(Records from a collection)
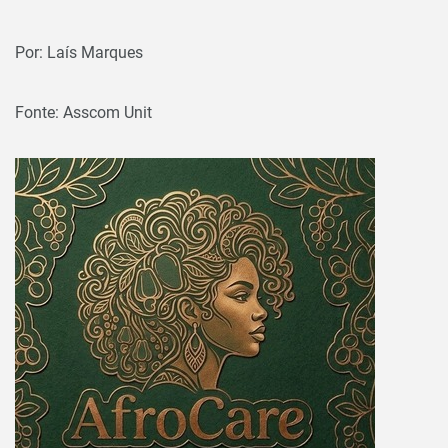
Por: Laís Marques
Fonte: Asscom Unit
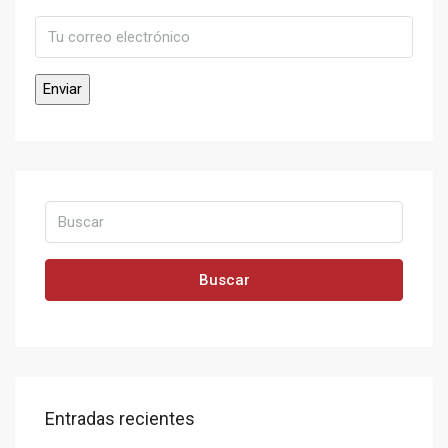
Buscar
Entradas recientes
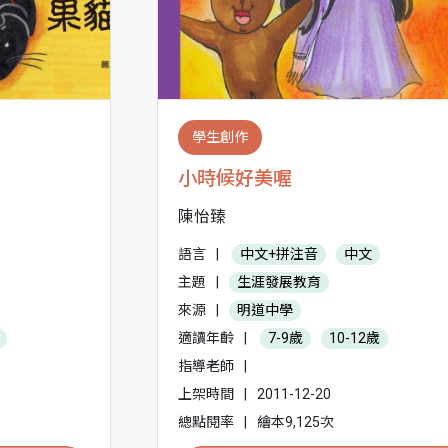
學生創作
小時候好美喔
陳怡臻
語言
|
中文+拼注音
中文
主題
|
生涯發展教育
來源
|
明道中學
適讀年齡
|
7-9歲
10-12歲
指導老師
|
上架時間
|
2011-12-20
總點閱率
|
繪本9,125次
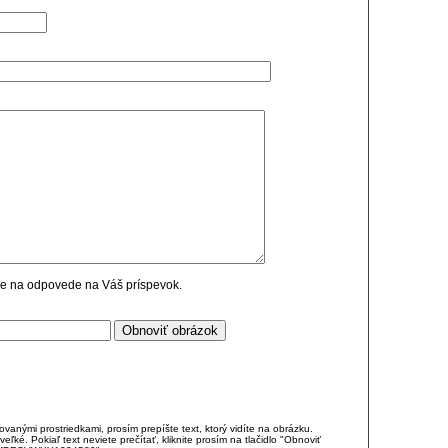
cie na odpovede na Váš príspevok.
anými prostriedkami, prosím prepíšte text, ktorý vidíte na obrázku.
é. Pokiaľ text neviete prečítať, kliknite prosím na tlačidlo "Obnoviť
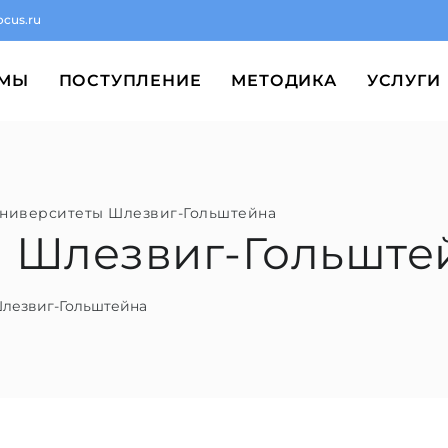
ocus.ru
ММЫ
ПОСТУПЛЕНИЕ
МЕТОДИКА
УСЛУГИ
ниверситеты Шлезвиг-Гольштейна
 Шлезвиг-Гольште
Шлезвиг-Гольштейна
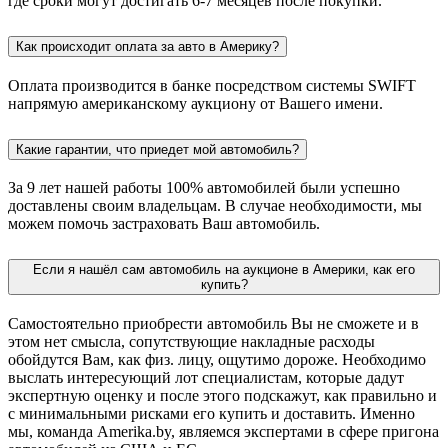
где сроки могут достигать 6-7 месяцев после покупки.
Как происходит оплата за авто в Америку?
Оплата производится в банке посредством системы SWIFT
напрямую американскому аукциону от Вашего имени.
Какие гарантии, что приедет мой автомобиль?
За 9 лет нашей работы 100% автомобилей были успешно
доставлены своим владельцам. В случае необходимости, мы
можем помочь застраховать Ваш автомобиль.
Если я нашёл сам автомобиль на аукционе в Америки, как его
купить?
Самостоятельно приобрести автомобиль Вы не сможете и в
этом нет смысла, сопутствующие накладные расходы
обойдутся Вам, как физ. лицу, ощутимо дороже. Необходимо
выслать интересующий лот специалистам, которые дадут
экспертную оценку и после этого подскажут, как правильно и
с минимальными рисками его купить и доставить. Именно
мы, команда Amerika.by, являемся экспертами в сфере пригона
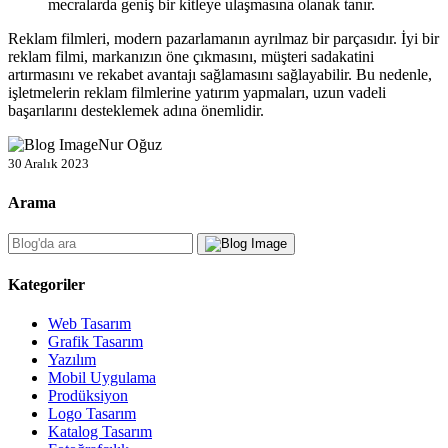
mecralarda geniş bir kitleye ulaşmasına olanak tanır.
Reklam filmleri, modern pazarlamanın ayrılmaz bir parçasıdır. İyi bir
reklam filmi, markanızın öne çıkmasını, müşteri sadakatini
artırmasını ve rekabet avantajı sağlamasını sağlayabilir. Bu nedenle,
işletmelerin reklam filmlerine yatırım yapmaları, uzun vadeli
başarılarını desteklemek adına önemlidir.
Nur Oğuz
30 Aralık 2023
Arama
Kategoriler
Web Tasarım
Grafik Tasarım
Yazılım
Mobil Uygulama
Prodüksiyon
Logo Tasarım
Katalog Tasarım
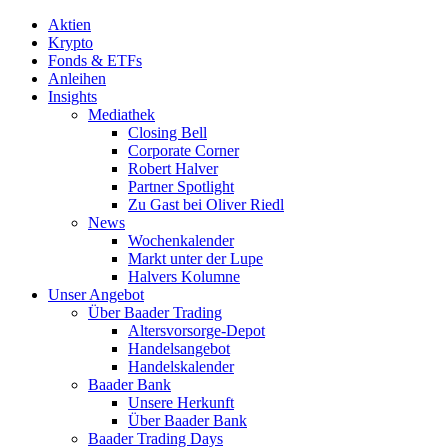
Aktien
Krypto
Fonds & ETFs
Anleihen
Insights
Mediathek
Closing Bell
Corporate Corner
Robert Halver
Partner Spotlight
Zu Gast bei Oliver Riedl
News
Wochenkalender
Markt unter der Lupe
Halvers Kolumne
Unser Angebot
Über Baader Trading
Altersvorsorge-Depot
Handelsangebot
Handelskalender
Baader Bank
Unsere Herkunft
Über Baader Bank
Baader Trading Days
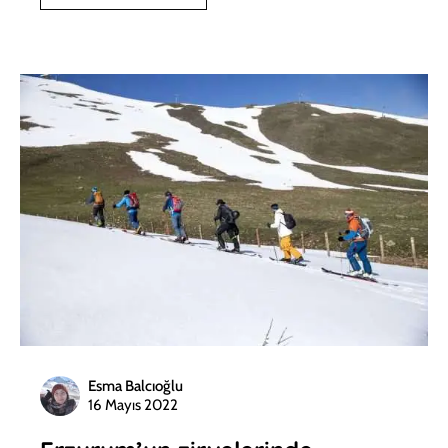
Esma Balcıoğlu
16 Mayıs 2022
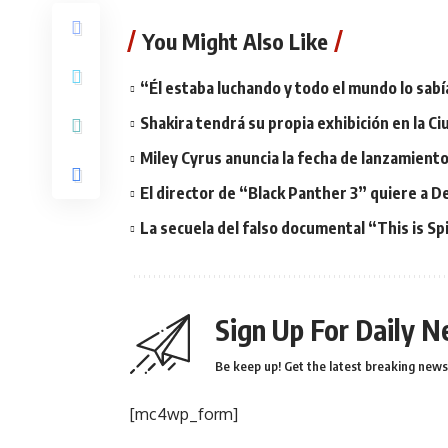
You Might Also Like
“Él estaba luchando y todo el mundo lo sab
Shakira tendrá su propia exhibición en la C
Miley Cyrus anuncia la fecha de lanzamient
El director de “Black Panther 3” quiere a D
La secuela del falso documental “This is Sp
Sign Up For Daily N
Be keep up! Get the latest breaking news 
[mc4wp_form]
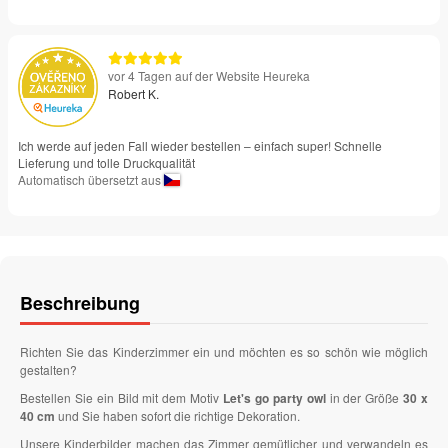
vor 4 Tagen auf der Website Heureka
Robert K.
Ich werde auf jeden Fall wieder bestellen – einfach super! Schnelle
Lieferung und tolle Druckqualität
Automatisch übersetzt aus
Beschreibung
Richten Sie das Kinderzimmer ein und möchten es so schön wie möglich
gestalten?
Bestellen Sie ein Bild mit dem Motiv
Let's go party owl
in der Größe
30 x
40 cm
und Sie haben sofort die richtige Dekoration.
Unsere Kinderbilder machen das Zimmer gemütlicher und verwandeln es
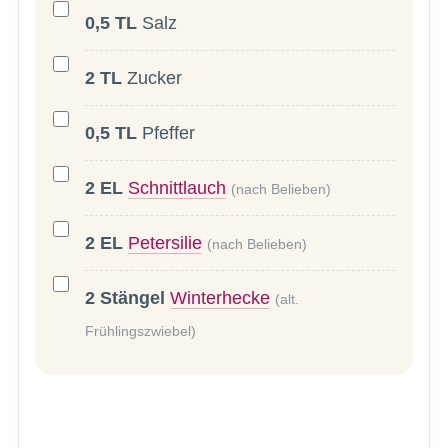
0,5
TL
Salz
2
TL
Zucker
0,5
TL
Pfeffer
2
EL
Schnittlauch
(nach Belieben)
2
EL
Petersilie
(nach Belieben)
2
Stängel
Winterhecke
(alt.
Frühlingszwiebel)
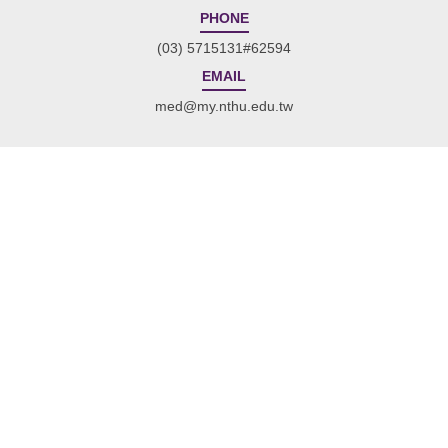
PHONE
(03) 5715131#62594
EMAIL
med@my.nthu.edu.tw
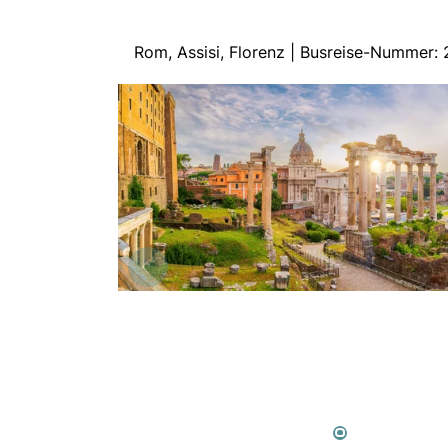
Rom, Assisi, Florenz | Busreise-Nummer:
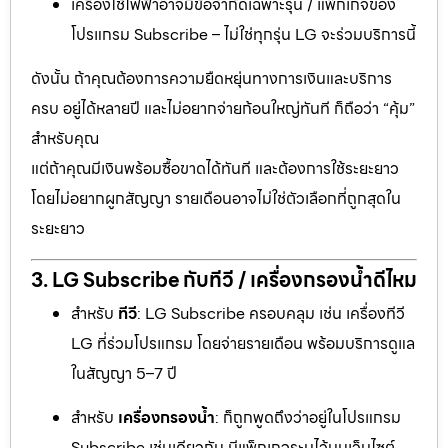
เครื่องใช้ไฟฟ้าอาจมีข้อจำกัดเฉพาะรุ่น / แพ็กเกจของ
โปรแกรม Subscribe – ไม่ใช่ทุกรุ่น LG จะร่วมบริการนี้
ดังนั้น ถ้าคุณต้องการความยืดหยุ่นทางการเงินและบริการ
ครบ อยู่ได้หลายปี และไม่อยากจ่ายก้อนใหญ่ทันที ก็ถือว่า “คุ้ม”
สำหรับคุณ
แต่ถ้าคุณมีเงินพร้อมซื้อขาดได้ทันที และต้องการใช้ระยะยาว
โดยไม่อยากผูกสัญญา รายเดือนอาจไม่ใช่ตัวเลือกที่ถูกสุดใน
ระยะยาว
3. LG Subscribe กับทีวี / เครื่องกรองน้ำดีไหม
สำหรับ
ทีวี
: LG Subscribe ครอบคลุม เช่น เครื่องทีวี
LG ที่ร่วมโปรแกรม โดยจ่ายรายเดือน พร้อมบริการดูแล
ในสัญญา 5–7 ปี
สำหรับ
เครื่องกรองน้ำ
: ก็ถูกพูดถึงว่าอยู่ในโปรแกรม
Subscribe เช่นเดียวกัน มีแพ็กเกจระบุไว้บนเว็บไซต์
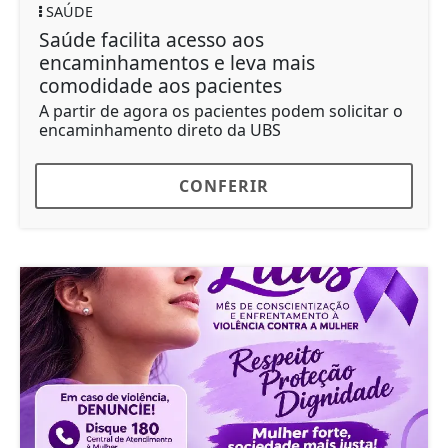
SAÚDE
Saúde facilita acesso aos
encaminhamentos e leva mais
comodidade aos pacientes
A partir de agora os pacientes podem solicitar o
encaminhamento direto da UBS
CONFERIR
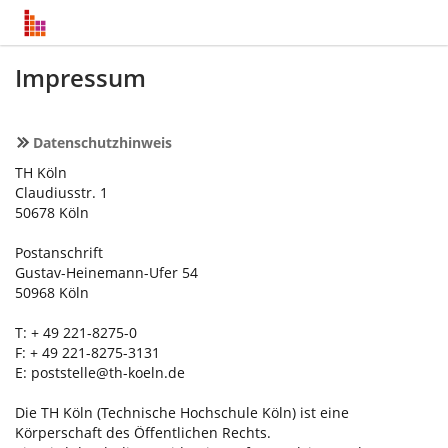
Impressum
Datenschutzhinweis
TH Köln
Claudiusstr. 1
50678 Köln
Postanschrift
Gustav-Heinemann-Ufer 54
50968 Köln
T: + 49 221-8275-0
F: + 49 221-8275-3131
E:
poststelle@th-koeln.de
Die TH Köln (Technische Hochschule Köln) ist eine
Körperschaft des Öffentlichen Rechts.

EXERCISE BRIEF. Pictures aside, repeat each entry in full and without change.

ANSWER TO THIS TASK.
Por: Laís Marques
Fonte: Asscom Unit
Buscar
Entradas recientes
學生創作
小時候好美喔
陳怡臻
語言
|
中文+拼注音
中文
主題
|
生涯發展教育
來源
|
明道中學
適讀年齡
|
7-9歲
10-12歲
指導老師
|
上架時間
|
2011-12-20
總點閱率
|
繪本9,125次
cie na odpovede na Váš príspevok.
anými prostriedkami, prosím prepíšte text, ktorý vidíte na obrázku.
é. Pokiaľ text neviete prečítať, kliknite prosím na tlačidlo "Obnoviť
ocus.ru
ММЫ
ПОСТУПЛЕНИЕ
МЕТОДИКА
УСЛУГИ
ниверситеты Шлезвиг-Гольштейна
 Шлезвиг-Гольште
Шлезвиг-Гольштейна
где сроки могут достигать 6-7 месяцев после покупки.
Как происходит оплата за авто в Америку?
Оплата производится в банке посредством системы SWIFT
напрямую американскому аукциону от Вашего имени.
Какие гарантии, что приедет мой автомобиль?
За 9 лет нашей работы 100% автомобилей были успешно
доставлены своим владельцам. В случае необходимости, мы
можем помочь застраховать Ваш автомобиль.
Если я нашёл сам автомобиль на аукционе в Америки, как его
купить?
Самостоятельно приобрести автомобиль Вы не сможете и в
этом нет смысла, сопутствующие накладные расходы
обойдутся Вам, как физ. лицу, ощутимо дороже. Необходимо
выслать интересующий лот специалистам, которые дадут
экспертную оценку и после этого подскажут, как правильно и
с минимальными рисками его купить и доставить. Именно
мы, команда Amerika.by, являемся экспертами в сфере пригона
mecralarda geniş bir kitleye ulaşmasına olanak tanır.
Reklam filmleri, modern pazarlamanın ayrılmaz bir parçasıdır. İyi bir
reklam filmi, markanızın öne çıkmasını, müşteri sadakatini
artırmasını ve rekabet avantajı sağlamasını sağlayabilir. Bu nedenle,
işletmelerin reklam filmlerine yatırım yapmaları, uzun vadeli
başarılarını desteklemek adına önemlidir.
Nur Oğuz
30 Aralık 2023
Arama
Kategoriler
Web Tasarım
Grafik Tasarım
Yazılım
Mobil Uygulama
Prodüksiyon
Logo Tasarım
Katalog Tasarım
Aktien
Krypto
Fonds & ETFs
Anleihen
Insights
Mediathek
Closing Bell
Corporate Corner
Robert Halver
Partner Spotlight
Zu Gast bei Oliver Riedl
News
Wochenkalender
Markt unter der Lupe
Halvers Kolumne
Unser Angebot
Über Baader Trading
Altersvorsorge-Depot
Handelsangebot
Handelskalender
Baader Bank
Unsere Herkunft
Über Baader Bank
Baader Trading Days
Esma Balcıoğlu
16 Mayıs 2022
You Might Also Like
“Él estaba luchando y todo el mundo lo sab
Shakira tendrá su propia exhibición en la C
Miley Cyrus anuncia la fecha de lanzamient
El director de “Black Panther 3” quiere a D
La secuela del falso documental “This is Sp
Sign Up For Daily N
Be keep up! Get the latest breaking news 
[mc4wp_form]
vor 4 Tagen auf der Website Heureka
Robert K.
Ich werde auf jeden Fall wieder bestellen – einfach super! Schnelle
Lieferung und tolle Druckqualität
Automatisch übersetzt aus
Beschreibung
Richten Sie das Kinderzimmer ein und möchten es so schön wie möglich
gestalten?
Bestellen Sie ein Bild mit dem Motiv
Let's go party owl
in der Größe
30 x
40 cm
und Sie haben sofort die richtige Dekoration.
Unsere Kinderbilder machen das Zimmer gemütlicher und verwandeln es
0,5
TL
Salz
2
TL
Zucker
0,5
TL
Pfeffer
2
EL
Schnittlauch
(nach Belieben)
2
EL
Petersilie
(nach Belieben)
2
Stängel
Winterhecke
(alt.
Frühlingszwiebel)
PHONE
(03) 5715131#62594
EMAIL
med@my.nthu.edu.tw
Rom, Assisi, Florenz | Busreise-Nummer:
เครื่องใช้ไฟฟ้าอาจมีข้อจำกัดเฉพาะรุ่น / แพ็กเกจของ
โปรแกรม Subscribe – ไม่ใช่ทุกรุ่น LG จะร่วมบริการนี้
ดังนั้น ถ้าคุณต้องการความยืดหยุ่นทางการเงินและบริการ
ครบ อยู่ได้หลายปี และไม่อยากจ่ายก้อนใหญ่ทันที ก็ถือว่า “คุ้ม”
สำหรับคุณ
แต่ถ้าคุณมีเงินพร้อมซื้อขาดได้ทันที และต้องการใช้ระยะยาว
โดยไม่อยากผูกสัญญา รายเดือนอาจไม่ใช่ตัวเลือกที่ถูกสุดใน
ระยะยาว
3. LG Subscribe กับทีวี / เครื่องกรองน้ำดีไหม
สำหรับ
ทีวี
: LG Subscribe ครอบคลุม เช่น เครื่องทีวี
LG ที่ร่วมโปรแกรม โดยจ่ายรายเดือน พร้อมบริการดูแล
ในสัญญา 5–7 ปี
สำหรับ
เครื่องกรองน้ำ
: ก็ถูกพูดถึงว่าอยู่ในโปรแกรม
Subscribe เช่นเดียวกัน มีแพ็กเกจระบุไว้บนเว็บไซต์
SAÚDE
Saúde facilita acesso aos
encaminhamentos e leva mais
comodidade aos pacientes
A partir de agora os pacientes podem solicitar o
encaminhamento direto da UBS
CONFERIR
Impressum
Datenschutzhinweis
TH Köln
Claudiusstr. 1
50678 Köln
Postanschrift
Gustav-Heinemann-Ufer 54
50968 Köln
T: + 49 221-8275-0
F: + 49 221-8275-3131
E:
poststelle@th-koeln.de
Die TH Köln (Technische Hochschule Köln) ist eine
Körperschaft des Öffentlichen Rechts.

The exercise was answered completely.